The difference between a $P_1$ partition and a $P_2$ partition is that a $P_1$ partition cannot contain even numbers congruent to $-2$ (mod $4r$), while a $P_2$ partition cannot repeat odd numbers. So to find a bijection, our first hope would be that these "excluded partitions" somehow map onto each other.
The additional fact we have about both $P_1$ and $P_2$ partitions is that odd parts are always congruent to -1 (mod $2r$). $~$ Interestingly, these values are exactly 1/2 of the values which are excluded from $P_1$ partitions.

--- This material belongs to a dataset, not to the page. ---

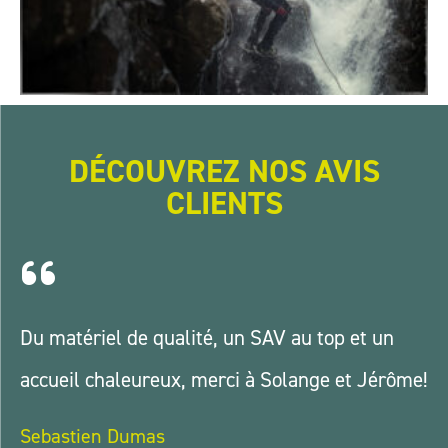
DÉCOUVREZ NOS AVIS
CLIENTS
Du matériel de qualité, un SAV au top et un
accueil chaleureux, merci à Solange et Jérôme!
Sebastien Dumas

So, how can we convert between repeated odd numbers and even numbers twice their size? Well, we can think of the even numbers as pairs of odd numbers.

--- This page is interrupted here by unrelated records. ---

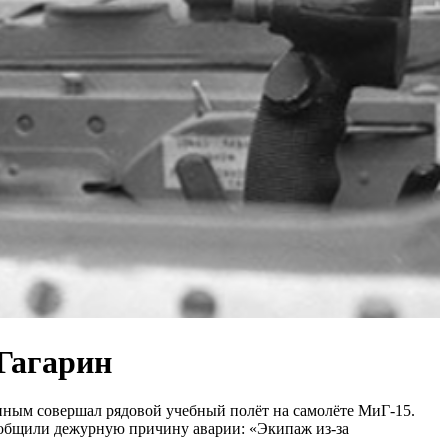
Гагарин
иным совершал рядовой учебный полёт на самолёте МиГ-15.
ообщили дежурную причину аварии: «Экипаж из-за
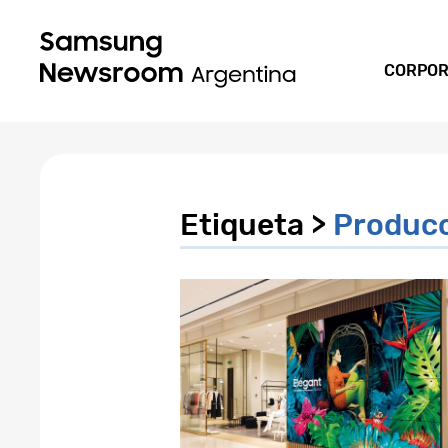
CORPOR
Etiqueta >
Producc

This bijection in fact maps $P_1$ and $P_2$ onto each other quite cleanly.
For $r=25$, we have that odd parts (in both $P_1$ and $P_2$) must always end with "49" or "99", and in $P_2$ the odd parts cannot be repeated, while in $P_1$ there are no parts ending in "98". So, where $P_1$ has repetitions of odd numbers, we pair them up (leaving at most one unpaired), yielding numbers ending in "98" for the $P_2$ partition. In the other direction, we split every $P_2$ number ending in "98" into two parts of half the size to get a $P_1$ partition.